A succession of monographs followed and were published in the Bulletin de la Société Royale de Botanique de Belgique in 1879, 1884, 1886 and 1890. Their joint paper on Costa Rican fungi appeared in 1896, and dealt with material collected from 1887 by Henri François Pittier. They also worked on the fungi collected by the 1897-99 Belgian expedition led by Adrien de Gerlache de Gomery to Antarctica, producing a report in 1905.

In her final years physical disability severely limited her activities, but never stopped her piano-playing, and embarked on
botanical painting, including fungi and flowering plants.
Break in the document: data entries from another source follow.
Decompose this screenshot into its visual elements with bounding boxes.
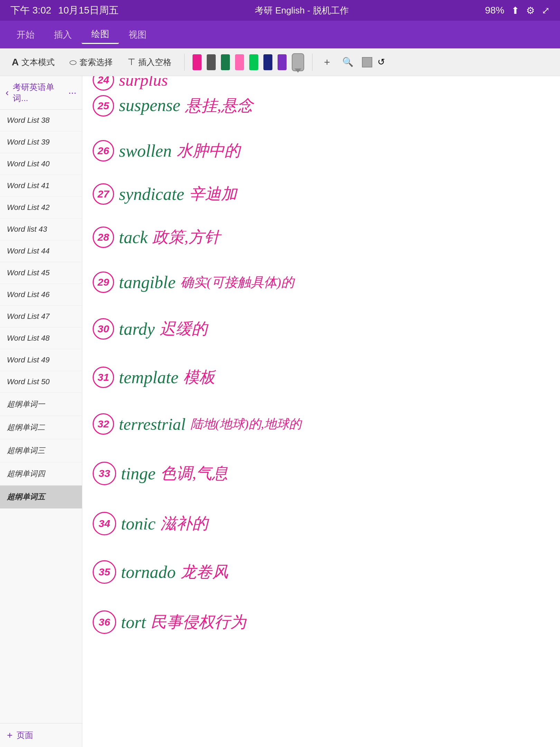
- circle-29: 29: [93, 271, 114, 293]
- hw-entry-30: 30 tardy 迟缓的: [93, 318, 207, 340]
- divider2: [312, 54, 312, 71]
- sidebar-item-extra-5[interactable]: 超纲单词五: [0, 486, 82, 509]
- word-36: tort: [121, 612, 146, 632]
- sidebar-list[interactable]: Word List 38 Word List 39 Word List 40 W…: [0, 110, 82, 723]
- word-25: suspense: [119, 95, 180, 115]
- status-right: 98% ⬆ ⚙ ⤢: [485, 5, 550, 16]
- text-mode-button[interactable]: A 文本模式: [7, 55, 59, 70]
- word-27: syndicate: [119, 184, 184, 204]
- meaning-29: 确实(可接触具体)的: [180, 274, 294, 291]
- sidebar-item-word-list-41[interactable]: Word List 41: [0, 175, 82, 197]
- word-28: tack: [119, 227, 148, 247]
- meaning-34: 滋补的: [160, 513, 208, 534]
- sidebar-item-word-list-47[interactable]: Word List 47: [0, 306, 82, 328]
- extra-tool-button[interactable]: ↺: [377, 57, 385, 67]
- hw-entry-31: 31 template 模板: [93, 367, 215, 388]
- canvas-color-button[interactable]: [362, 57, 372, 67]
- circle-28: 28: [93, 227, 114, 248]
- hw-entry-32: 32 terrestrial 陆地(地球)的,地球的: [93, 413, 301, 435]
- hw-entry-25: 25 suspense 悬挂,悬念: [93, 95, 253, 117]
- sidebar: ‹ 考研英语单词... ··· Word List 38 Word List 3…: [0, 76, 82, 747]
- circle-33: 33: [93, 462, 116, 485]
- word-34: tonic: [121, 514, 156, 534]
- text-mode-label: 文本模式: [21, 57, 55, 68]
- meaning-28: 政策,方针: [152, 227, 220, 248]
- meaning-36: 民事侵权行为: [151, 611, 246, 633]
- tab-start[interactable]: 开始: [7, 26, 44, 44]
- insert-space-button[interactable]: ⊤ 插入空格: [123, 55, 176, 70]
- sidebar-item-word-list-46[interactable]: Word List 46: [0, 284, 82, 306]
- word-26: swollen: [119, 141, 172, 161]
- tab-toolbar: 开始 插入 绘图 视图: [0, 21, 560, 48]
- sidebar-item-extra-1[interactable]: 超纲单词一: [0, 393, 82, 416]
- circle-25: 25: [93, 95, 114, 117]
- insert-space-icon: ⊤: [128, 57, 136, 67]
- circle-26: 26: [93, 140, 114, 162]
- tab-view[interactable]: 视图: [119, 26, 156, 44]
- word-30: tardy: [119, 319, 155, 339]
- word-33: tinge: [121, 463, 156, 483]
- pen-swatch-pink[interactable]: [193, 54, 202, 70]
- sidebar-item-word-list-49[interactable]: Word List 49: [0, 349, 82, 371]
- meaning-31: 模板: [183, 367, 215, 388]
- sidebar-item-word-list-40[interactable]: Word List 40: [0, 153, 82, 175]
- expand-button[interactable]: ⤢: [542, 5, 550, 16]
- sidebar-item-extra-2[interactable]: 超纲单词二: [0, 416, 82, 439]
- sidebar-item-word-list-43[interactable]: Word list 43: [0, 219, 82, 240]
- meaning-32: 陆地(地球)的,地球的: [190, 416, 301, 433]
- sidebar-item-word-list-39[interactable]: Word List 39: [0, 131, 82, 153]
- word-partial: surplus: [119, 76, 168, 90]
- pen-swatch-green[interactable]: [249, 54, 258, 70]
- handwriting-canvas[interactable]: 24 surplus 25 suspense 悬挂,悬念 26 swollen …: [82, 76, 560, 747]
- tab-insert[interactable]: 插入: [44, 26, 82, 44]
- text-icon: A: [12, 57, 19, 68]
- add-page-label: 页面: [17, 730, 33, 741]
- sidebar-item-word-list-42[interactable]: Word List 42: [0, 197, 82, 219]
- lasso-label: 套索选择: [80, 57, 113, 68]
- sidebar-item-extra-3[interactable]: 超纲单词三: [0, 439, 82, 462]
- hw-entry-partial: 24 surplus: [93, 76, 168, 91]
- sidebar-item-extra-4[interactable]: 超纲单词四: [0, 462, 82, 486]
- pen-swatch-gray[interactable]: [207, 54, 216, 70]
- word-32: terrestrial: [119, 415, 186, 434]
- pen-swatch-selected[interactable]: [292, 53, 304, 71]
- lasso-button[interactable]: ⬭ 套索选择: [65, 55, 118, 70]
- settings-button[interactable]: ⚙: [526, 5, 535, 16]
- add-page-button[interactable]: + 页面: [0, 723, 82, 747]
- sidebar-item-word-list-48[interactable]: Word List 48: [0, 328, 82, 349]
- sidebar-header: ‹ 考研英语单词... ···: [0, 76, 82, 110]
- more-button[interactable]: ···: [68, 87, 76, 98]
- pen-swatch-hotpink[interactable]: [235, 54, 244, 70]
- word-35: tornado: [121, 562, 176, 582]
- hw-entry-29: 29 tangible 确实(可接触具体)的: [93, 271, 294, 293]
- pen-swatch-teal[interactable]: [221, 54, 230, 70]
- pen-swatch-purple[interactable]: [278, 54, 287, 70]
- meaning-30: 迟缓的: [160, 318, 207, 340]
- hw-entry-34: 34 tonic 滋补的: [93, 512, 208, 535]
- sidebar-item-word-list-38[interactable]: Word List 38: [0, 110, 82, 131]
- back-button[interactable]: ‹: [6, 87, 9, 98]
- meaning-26: 水肿中的: [177, 140, 240, 162]
- tab-draw[interactable]: 绘图: [82, 25, 119, 44]
- share-button[interactable]: ⬆: [511, 5, 519, 16]
- word-29: tangible: [119, 272, 176, 292]
- circle-27: 27: [93, 183, 114, 205]
- pen-swatch-navy[interactable]: [263, 54, 272, 70]
- sidebar-title: 考研英语单词...: [13, 82, 64, 104]
- add-pen-button[interactable]: +: [320, 54, 334, 70]
- meaning-33: 色调,气息: [160, 463, 228, 484]
- hw-entry-26: 26 swollen 水肿中的: [93, 140, 240, 162]
- hw-entry-33: 33 tinge 色调,气息: [93, 462, 228, 485]
- app-title: 考研 English - 脱机工作: [255, 4, 349, 17]
- hw-entry-27: 27 syndicate 辛迪加: [93, 183, 237, 205]
- sidebar-item-word-list-45[interactable]: Word List 45: [0, 262, 82, 284]
- sidebar-item-word-list-50[interactable]: Word List 50: [0, 371, 82, 393]
- word-31: template: [119, 367, 178, 387]
- add-icon: +: [7, 730, 12, 741]
- draw-toolbar: A 文本模式 ⬭ 套索选择 ⊤ 插入空格 + 🔍 ↺: [0, 48, 560, 76]
- sidebar-item-word-list-44[interactable]: Word List 44: [0, 240, 82, 262]
- status-left: 下午 3:02 10月15日周五: [10, 4, 119, 17]
- lasso-icon: ⬭: [69, 57, 77, 67]
- status-bar: 下午 3:02 10月15日周五 考研 English - 脱机工作 98% ⬆…: [0, 0, 560, 21]
- loop-button[interactable]: 🔍: [339, 55, 357, 70]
On her death her mycological collection went to the Brussels Jardin Botanique and is currently housed at the herbarium in Meise.

She was commemorated in the genus Bommerella created by Élie Marchal (1839–1923).

== Selected publications ==

 Partial list of publications:
 Bommer E, Rousseau M (1879). Catalogue des champignons observé aux environs de Bruxelles. Bulletin de la Société Royale de Botanique de Belgique18(3): 61–219 [reprinted, TL-2 627].
 Bommer E, Rousseau M (1884). Florule mycologique des environs de Bruxelles. Bulletin de la Société Royale de Botanique de Belgique 23(1): 13–365 [reprinted, TL-2 628].
 Bommer E, Rousseau M (1886). Contributions à la flore mycologique de Belgique. Bulletin de la Société Royale de Botanique de Belgique 25(1): 13–365.
 Bommer E, Rousseau M (1887). Contributions à la flore mycologique de Belgique, II. Bulletin de la Société Royale de Botanique de Belgique 26(1): 187–241.
 Bommer E, Rousseau M (1890). Contributions à la Flore Mycologique de Belgique, III. Bulletin de la Société Royale de Botanique de Belgique 29(1): 205–302.
 Bommer E, Rousseau M (1896). Primitiae Florae Costaericensis par Th. Durand et H. Pittier. Troisième fasicule. Fungi. Bulletin de la Société Royale de Botanique de Belgique 35: 151–166.
 Bommer E & Rousseau M (1905). Champignons. Résultats Voyage du S. Y. Belgica en 1897–1898–1899 … Rapports scientifiques …. 6: 1–15, pl. 1–5. [TL-2 629]

==Sources==
- Rousseau, M., “ Necrologie Madame J. E. Bommer, nee Elisa Destrée”, in: Bulletin de la Société royale de Botanique de Belgique, 47 (1910), 256–261.
- CREESE, Mary, Ladies in the Laboratory II: West European Women in Science, 1800–1900: A Survey of Their Contributions to Research, Maryland, 2004, 104–105.